10 mL of gaseous hydrocarbon on combustion gives 40 mL of $$CO_2(g)$$ and 50 mL of water vapour. Total number of carbon and hydrogen atoms in the hydrocarbon is ______.

10 mL of gaseous hydrocarbon on combustion gives 40 mL of $$CO_2$$ and 50 mL of water vapour (all at same T and P). We need the total number of carbon and hydrogen atoms in the hydrocarbon.

For a hydrocarbon $$C_xH_y$$:

$$C_xH_y + \left(x + \frac{y}{4}\right)O_2 \rightarrow xCO_2 + \frac{y}{2}H_2O$$

At the same temperature and pressure, equal volumes of gases contain equal numbers of molecules.

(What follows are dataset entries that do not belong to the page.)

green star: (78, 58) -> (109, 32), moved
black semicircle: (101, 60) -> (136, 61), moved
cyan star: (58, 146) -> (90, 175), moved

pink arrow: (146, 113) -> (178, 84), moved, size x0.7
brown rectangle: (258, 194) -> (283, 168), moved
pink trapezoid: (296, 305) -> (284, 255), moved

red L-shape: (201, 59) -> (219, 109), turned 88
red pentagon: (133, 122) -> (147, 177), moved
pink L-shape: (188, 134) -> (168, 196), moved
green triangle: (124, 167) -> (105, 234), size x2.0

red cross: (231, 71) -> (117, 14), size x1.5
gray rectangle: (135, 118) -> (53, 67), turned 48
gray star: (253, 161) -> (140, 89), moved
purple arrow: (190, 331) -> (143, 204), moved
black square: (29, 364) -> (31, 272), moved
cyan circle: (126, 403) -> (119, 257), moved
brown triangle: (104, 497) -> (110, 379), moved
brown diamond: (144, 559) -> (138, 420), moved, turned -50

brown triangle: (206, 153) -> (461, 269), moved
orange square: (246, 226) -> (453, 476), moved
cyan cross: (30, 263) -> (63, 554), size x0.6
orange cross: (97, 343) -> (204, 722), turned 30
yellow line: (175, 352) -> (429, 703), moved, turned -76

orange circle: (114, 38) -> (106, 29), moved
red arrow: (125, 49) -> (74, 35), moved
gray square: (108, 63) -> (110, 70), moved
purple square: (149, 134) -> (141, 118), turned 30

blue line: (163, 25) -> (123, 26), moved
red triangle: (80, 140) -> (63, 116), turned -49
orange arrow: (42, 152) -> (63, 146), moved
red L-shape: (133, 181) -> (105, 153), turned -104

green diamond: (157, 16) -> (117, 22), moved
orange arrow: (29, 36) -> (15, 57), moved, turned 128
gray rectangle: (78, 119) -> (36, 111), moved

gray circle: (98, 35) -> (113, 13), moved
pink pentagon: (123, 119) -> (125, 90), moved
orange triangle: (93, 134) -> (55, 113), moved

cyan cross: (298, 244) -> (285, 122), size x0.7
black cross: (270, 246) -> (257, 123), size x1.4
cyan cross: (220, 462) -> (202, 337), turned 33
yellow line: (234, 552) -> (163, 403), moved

So the volume ratios equal the mole ratios.

From 10 mL of $$C_xH_y$$:

- $$CO_2$$ produced = 40 mL, so $$10x = 40$$, giving $$x = 4$$

- $$H_2O$$ produced = 50 mL, so $$10 \times \frac{y}{2} = 50$$, giving $$y = 10$$

The hydrocarbon is $$C_4H_{10}$$ (butane).

Total number of carbon and hydrogen atoms = $$x + y = 4 + 10 = 14$$.

The answer is 14.